Adress:
50-141 Wroclaw – Wróblewskiego
Following the international acclaim of Stuttgart’s Werkbund exhibition, a prestigious exhibition in Wroclaw in 1929 was dubbed WuWA (‘Wohnung und Werkraum’ – Living and Work Spaces).
32 buildings and 132 residential units were open to visitors for three months. WuWa’s concepts were resolutely experimental and social-utopian in nature: they were a response to social changes including the changing role of women within the family and at work. Thus the estate included a kindergarten: moreover, Hans Scharoun’s single persons’ residence (Ledigenheim) and Adolf Rading’s ‘tower house’ (multi-family dwelling) preached new kinds of cohabitation and communal living. After the exhibition, artists, architects and writers lived in the experimental settlement.

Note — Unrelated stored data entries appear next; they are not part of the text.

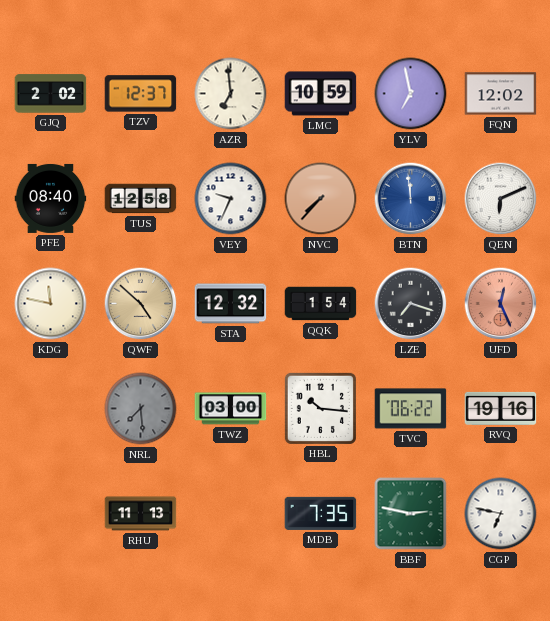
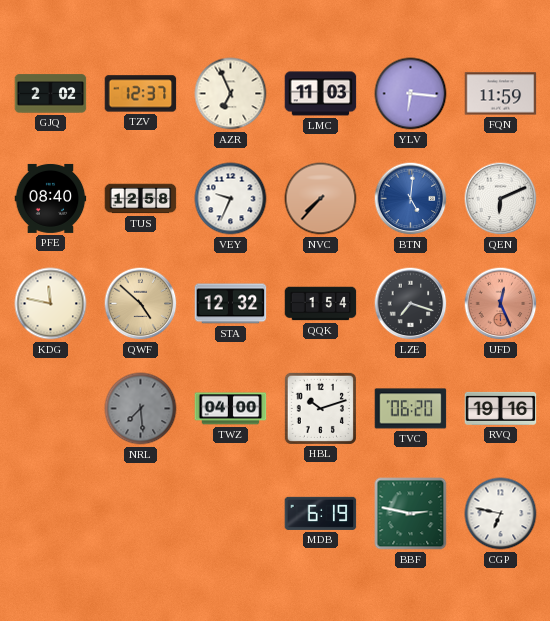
AZR: 6:59 -> 6:56
LMC: 10:59 -> 11:03
YLV: 6:58 -> 6:16
FQN: 12:02 -> 11:59
BTN: 11:59 -> 5:01
TWZ: 03:00 -> 04:00
HBL: 10:16 -> 10:12
TVC: 06:22 -> 06:20
RHU: 11:13 -> none
MDB: 7:35 -> 6:19
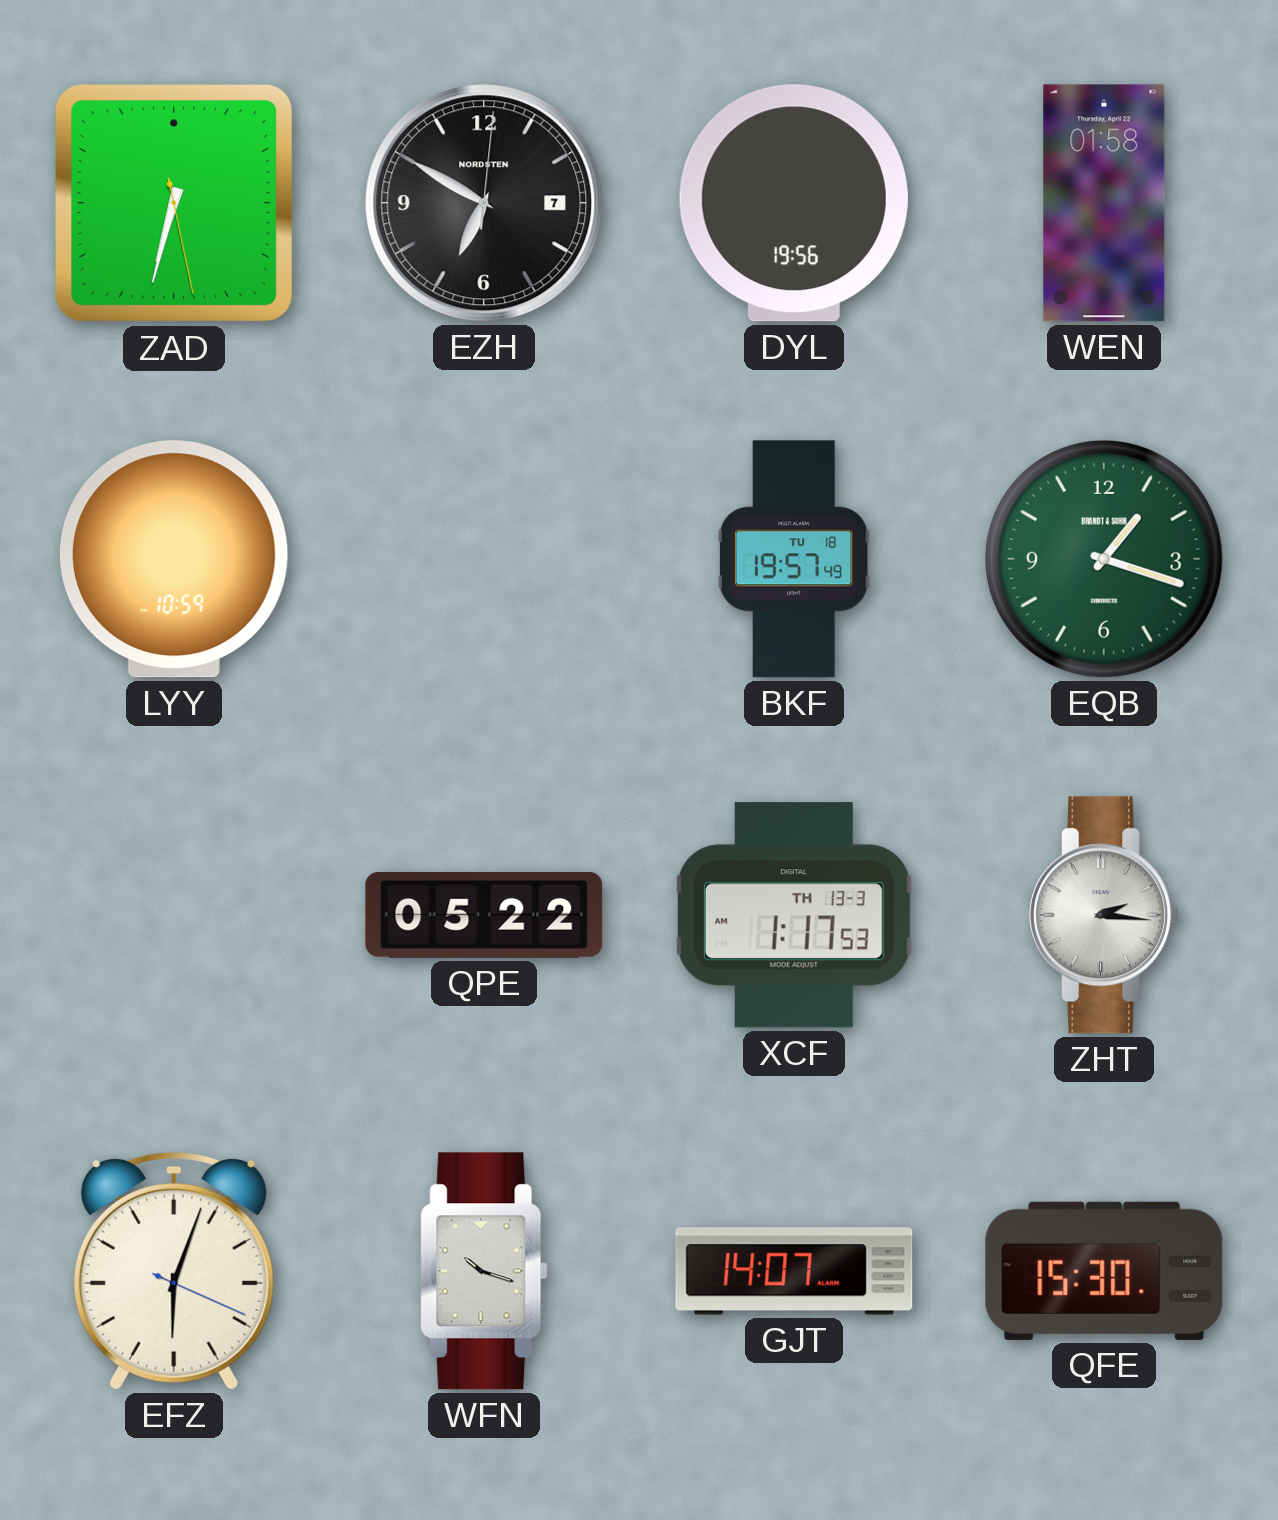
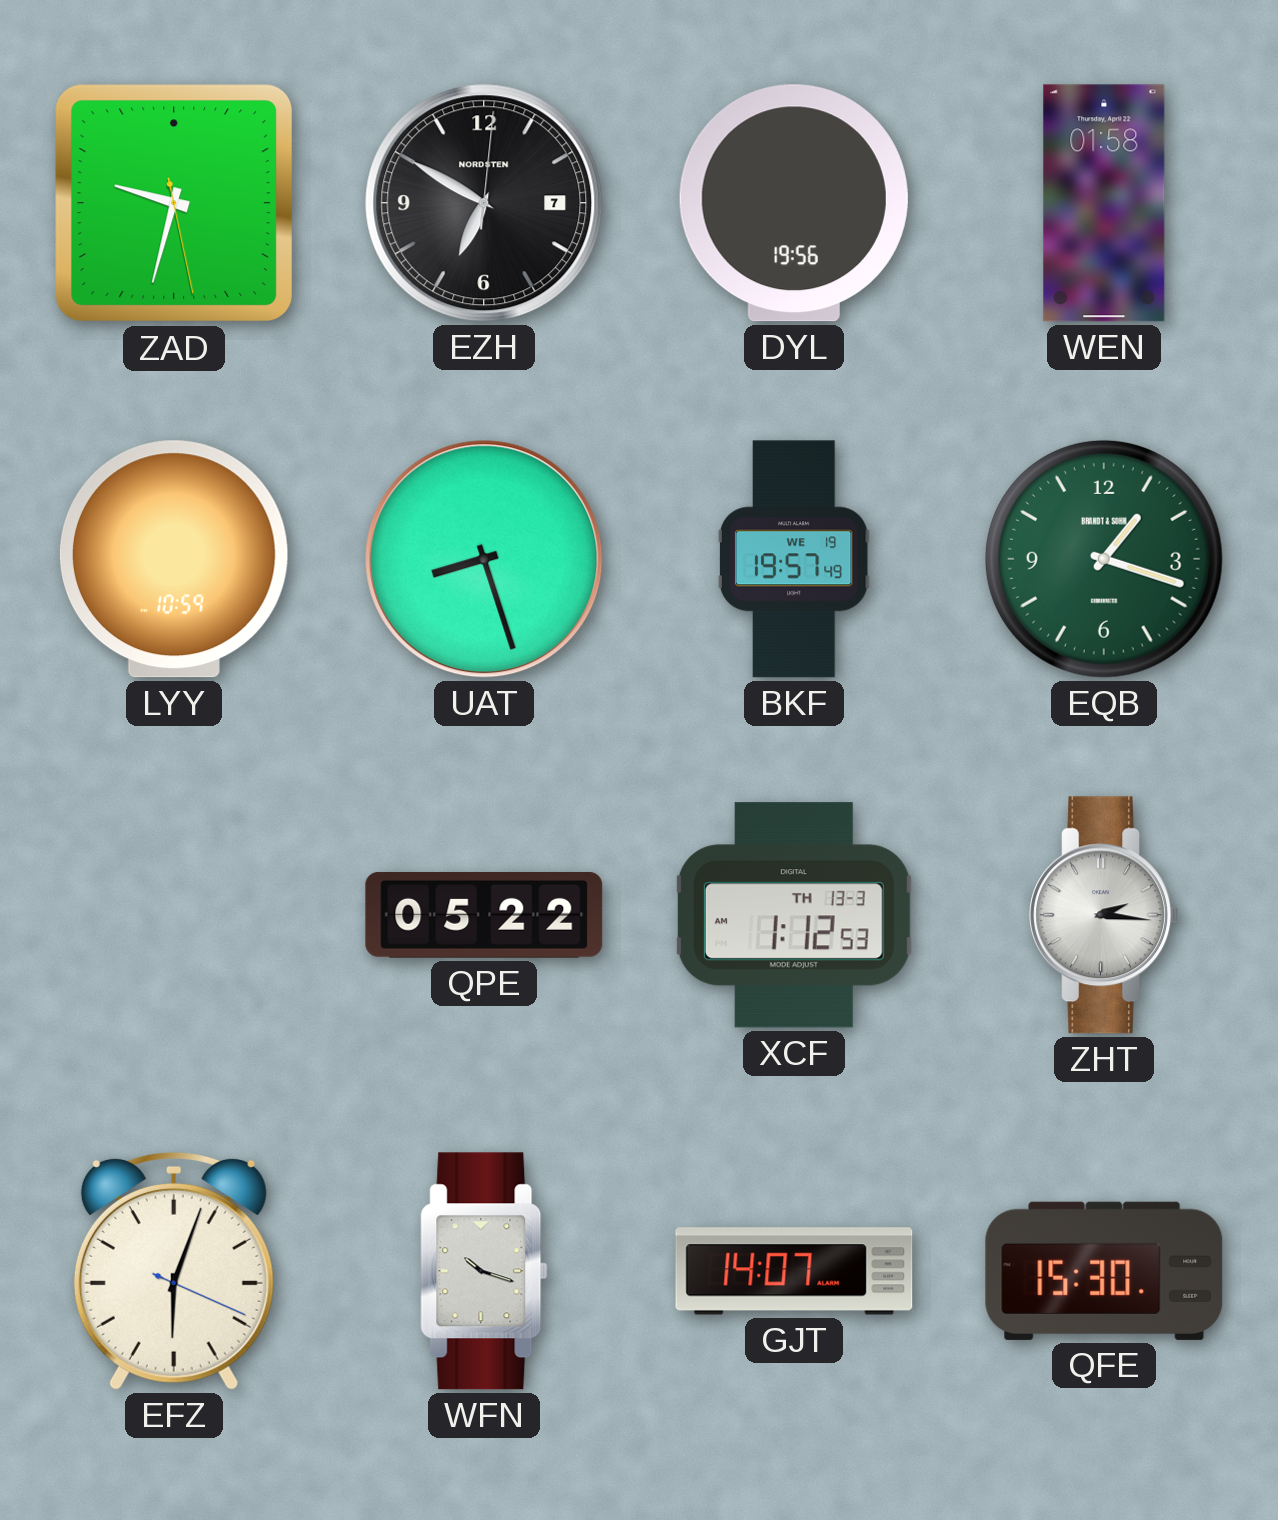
ZAD: 6:32 -> 9:32
UAT: none -> 8:27
BKF date: TU 18 -> WE 19
XCF: 1:17 -> 1:12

During WWII while 80 % of Breslau was destroyed, the estate was almost untouched. Renamed Wroclaw, the city belonged to Poland. New residents moved into the city and Werkbund settlement. Professional circles were the first to recognise WuWA’s unique values. In 1972, Scharoun’s single persons’ residence was made a protected building; in 1979, this applied to all WuWA buildings. Since 2007, the entire complex has been subject to heritage protection law. The neighbouring Centennial Hall was made a UNESCO World Heritage Site in 2006. The WuWa estate lies in its ‘buffer zone’.